Data for processing:

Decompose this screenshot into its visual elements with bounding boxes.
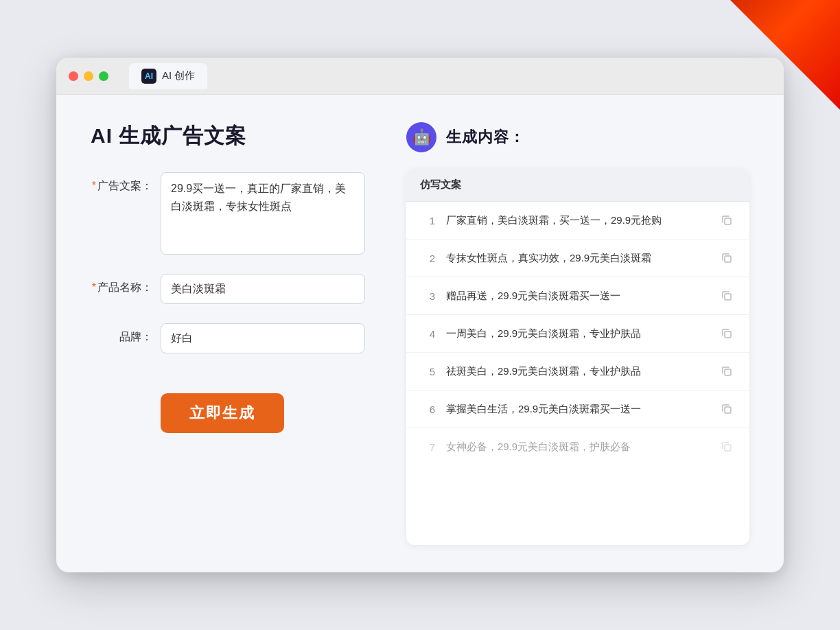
- row-number: 5: [420, 366, 435, 377]
- table-row: 4 一周美白，29.9元美白淡斑霜，专业护肤品: [406, 315, 749, 353]
- result-title: 生成内容：: [446, 127, 525, 148]
- page-title: AI 生成广告文案: [91, 122, 365, 150]
- robot-face: 🤖: [412, 128, 431, 146]
- copy-icon[interactable]: [718, 325, 736, 342]
- copy-icon[interactable]: [718, 211, 736, 229]
- tab-ai-creation[interactable]: AI AI 创作: [129, 63, 207, 89]
- table-row: 6 掌握美白生活，29.9元美白淡斑霜买一送一: [406, 390, 749, 428]
- result-table-header: 仿写文案: [406, 169, 749, 202]
- generate-button[interactable]: 立即生成: [161, 393, 284, 433]
- ad-copy-field-group: 广告文案： 29.9买一送一，真正的厂家直销，美白淡斑霜，专抹女性斑点: [91, 172, 365, 255]
- row-number: 6: [420, 404, 435, 415]
- row-text: 赠品再送，29.9元美白淡斑霜买一送一: [446, 288, 707, 304]
- copy-icon[interactable]: [718, 249, 736, 267]
- row-number: 2: [420, 253, 435, 264]
- table-row: 2 专抹女性斑点，真实功效，29.9元美白淡斑霜: [406, 240, 749, 277]
- traffic-light-close[interactable]: [69, 71, 78, 81]
- table-row: 7 女神必备，29.9元美白淡斑霜，护肤必备: [406, 428, 749, 465]
- svg-rect-1: [725, 256, 731, 262]
- table-row: 3 赠品再送，29.9元美白淡斑霜买一送一: [406, 277, 749, 315]
- browser-content: AI 生成广告文案 广告文案： 29.9买一送一，真正的厂家直销，美白淡斑霜，专…: [56, 95, 784, 572]
- row-text: 一周美白，29.9元美白淡斑霜，专业护肤品: [446, 326, 707, 342]
- product-name-input[interactable]: [161, 274, 365, 304]
- traffic-lights: [69, 71, 108, 81]
- row-text: 厂家直销，美白淡斑霜，买一送一，29.9元抢购: [446, 213, 707, 229]
- right-panel: 🤖 生成内容： 仿写文案 1 厂家直销，美白淡斑霜，买一送一，29.9元抢购 2…: [406, 122, 749, 545]
- copy-icon[interactable]: [718, 362, 736, 380]
- product-name-field-group: 产品名称：: [91, 274, 365, 304]
- brand-label: 品牌：: [91, 323, 152, 345]
- result-rows-container: 1 厂家直销，美白淡斑霜，买一送一，29.9元抢购 2 专抹女性斑点，真实功效，…: [406, 202, 749, 465]
- row-text: 专抹女性斑点，真实功效，29.9元美白淡斑霜: [446, 250, 707, 266]
- brand-field-group: 品牌：: [91, 323, 365, 353]
- traffic-light-fullscreen[interactable]: [99, 71, 108, 81]
- product-name-label: 产品名称：: [91, 274, 152, 295]
- tab-ai-icon: AI: [141, 69, 156, 84]
- row-text: 掌握美白生活，29.9元美白淡斑霜买一送一: [446, 401, 707, 417]
- copy-icon[interactable]: [718, 438, 736, 456]
- traffic-light-minimize[interactable]: [84, 71, 93, 81]
- brand-input[interactable]: [161, 323, 365, 353]
- left-panel: AI 生成广告文案 广告文案： 29.9买一送一，真正的厂家直销，美白淡斑霜，专…: [91, 122, 365, 545]
- row-text: 祛斑美白，29.9元美白淡斑霜，专业护肤品: [446, 364, 707, 380]
- result-table: 仿写文案 1 厂家直销，美白淡斑霜，买一送一，29.9元抢购 2 专抹女性斑点，…: [406, 169, 749, 545]
- table-row: 5 祛斑美白，29.9元美白淡斑霜，专业护肤品: [406, 353, 749, 390]
- result-header: 🤖 生成内容：: [406, 122, 749, 152]
- ad-copy-label: 广告文案：: [91, 172, 152, 194]
- robot-icon: 🤖: [406, 122, 436, 152]
- row-number: 3: [420, 290, 435, 302]
- row-number: 4: [420, 328, 435, 340]
- svg-rect-6: [725, 445, 731, 451]
- browser-window: AI AI 创作 AI 生成广告文案 广告文案： 29.9买一送一，真正的厂家直…: [56, 58, 784, 572]
- copy-icon[interactable]: [718, 400, 736, 418]
- tab-area: AI AI 创作: [129, 63, 207, 89]
- ad-copy-input[interactable]: 29.9买一送一，真正的厂家直销，美白淡斑霜，专抹女性斑点: [161, 172, 365, 255]
- row-text: 女神必备，29.9元美白淡斑霜，护肤必备: [446, 439, 707, 455]
- row-number: 7: [420, 441, 435, 453]
- table-row: 1 厂家直销，美白淡斑霜，买一送一，29.9元抢购: [406, 202, 749, 240]
- svg-rect-4: [725, 369, 731, 375]
- browser-titlebar: AI AI 创作: [56, 58, 784, 95]
- svg-rect-2: [725, 294, 731, 300]
- copy-icon[interactable]: [718, 287, 736, 305]
- row-number: 1: [420, 215, 435, 226]
- svg-rect-0: [725, 218, 731, 224]
- svg-rect-3: [725, 331, 731, 338]
- svg-rect-5: [725, 407, 731, 413]
- tab-label: AI 创作: [162, 69, 195, 82]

Task instructions: Each line in the records above should be reproduced exactly; images are not copied.

Written solution:
Decompose this screenshot into its visual elements with bounding boxes.
- row-number: 5: [420, 366, 435, 377]
- table-row: 4 一周美白，29.9元美白淡斑霜，专业护肤品: [406, 315, 749, 353]
- result-title: 生成内容：: [446, 127, 525, 148]
- page-title: AI 生成广告文案: [91, 122, 365, 150]
- robot-face: 🤖: [412, 128, 431, 146]
- copy-icon[interactable]: [718, 325, 736, 342]
- copy-icon[interactable]: [718, 211, 736, 229]
- tab-ai-creation[interactable]: AI AI 创作: [129, 63, 207, 89]
- table-row: 6 掌握美白生活，29.9元美白淡斑霜买一送一: [406, 390, 749, 428]
- result-table-header: 仿写文案: [406, 169, 749, 202]
- generate-button[interactable]: 立即生成: [161, 393, 284, 433]
- ad-copy-field-group: 广告文案： 29.9买一送一，真正的厂家直销，美白淡斑霜，专抹女性斑点: [91, 172, 365, 255]
- row-number: 6: [420, 404, 435, 415]
- row-text: 赠品再送，29.9元美白淡斑霜买一送一: [446, 288, 707, 304]
- copy-icon[interactable]: [718, 249, 736, 267]
- row-number: 2: [420, 253, 435, 264]
- table-row: 2 专抹女性斑点，真实功效，29.9元美白淡斑霜: [406, 240, 749, 277]
- traffic-light-close[interactable]: [69, 71, 78, 81]
- table-row: 7 女神必备，29.9元美白淡斑霜，护肤必备: [406, 428, 749, 465]
- svg-rect-1: [725, 256, 731, 262]
- table-row: 3 赠品再送，29.9元美白淡斑霜买一送一: [406, 277, 749, 315]
- browser-content: AI 生成广告文案 广告文案： 29.9买一送一，真正的厂家直销，美白淡斑霜，专…: [56, 95, 784, 572]
- row-text: 一周美白，29.9元美白淡斑霜，专业护肤品: [446, 326, 707, 342]
- product-name-input[interactable]: [161, 274, 365, 304]
- traffic-lights: [69, 71, 108, 81]
- row-text: 厂家直销，美白淡斑霜，买一送一，29.9元抢购: [446, 213, 707, 229]
- right-panel: 🤖 生成内容： 仿写文案 1 厂家直销，美白淡斑霜，买一送一，29.9元抢购 2…: [406, 122, 749, 545]
- copy-icon[interactable]: [718, 362, 736, 380]
- product-name-field-group: 产品名称：: [91, 274, 365, 304]
- brand-label: 品牌：: [91, 323, 152, 345]
- result-rows-container: 1 厂家直销，美白淡斑霜，买一送一，29.9元抢购 2 专抹女性斑点，真实功效，…: [406, 202, 749, 465]
- row-text: 专抹女性斑点，真实功效，29.9元美白淡斑霜: [446, 250, 707, 266]
- brand-field-group: 品牌：: [91, 323, 365, 353]
- traffic-light-fullscreen[interactable]: [99, 71, 108, 81]
- product-name-label: 产品名称：: [91, 274, 152, 295]
- tab-ai-icon: AI: [141, 69, 156, 84]
- row-text: 掌握美白生活，29.9元美白淡斑霜买一送一: [446, 401, 707, 417]
- copy-icon[interactable]: [718, 438, 736, 456]
- traffic-light-minimize[interactable]: [84, 71, 93, 81]
- brand-input[interactable]: [161, 323, 365, 353]
- left-panel: AI 生成广告文案 广告文案： 29.9买一送一，真正的厂家直销，美白淡斑霜，专…: [91, 122, 365, 545]
- row-text: 祛斑美白，29.9元美白淡斑霜，专业护肤品: [446, 364, 707, 380]
- result-table: 仿写文案 1 厂家直销，美白淡斑霜，买一送一，29.9元抢购 2 专抹女性斑点，…: [406, 169, 749, 545]
- table-row: 5 祛斑美白，29.9元美白淡斑霜，专业护肤品: [406, 353, 749, 390]
- result-header: 🤖 生成内容：: [406, 122, 749, 152]
- ad-copy-label: 广告文案：: [91, 172, 152, 194]
- robot-icon: 🤖: [406, 122, 436, 152]
- row-number: 3: [420, 290, 435, 302]
- row-number: 4: [420, 328, 435, 340]
- svg-rect-6: [725, 445, 731, 451]
- browser-window: AI AI 创作 AI 生成广告文案 广告文案： 29.9买一送一，真正的厂家直…: [56, 58, 784, 572]
- copy-icon[interactable]: [718, 400, 736, 418]
- tab-area: AI AI 创作: [129, 63, 207, 89]
- ad-copy-input[interactable]: 29.9买一送一，真正的厂家直销，美白淡斑霜，专抹女性斑点: [161, 172, 365, 255]
- row-text: 女神必备，29.9元美白淡斑霜，护肤必备: [446, 439, 707, 455]
- row-number: 7: [420, 441, 435, 453]
- table-row: 1 厂家直销，美白淡斑霜，买一送一，29.9元抢购: [406, 202, 749, 240]
- svg-rect-4: [725, 369, 731, 375]
- browser-titlebar: AI AI 创作: [56, 58, 784, 95]
- svg-rect-2: [725, 294, 731, 300]
- copy-icon[interactable]: [718, 287, 736, 305]
- row-number: 1: [420, 215, 435, 226]
- svg-rect-0: [725, 218, 731, 224]
- svg-rect-3: [725, 331, 731, 338]
- svg-rect-5: [725, 407, 731, 413]
- tab-label: AI 创作: [162, 69, 195, 82]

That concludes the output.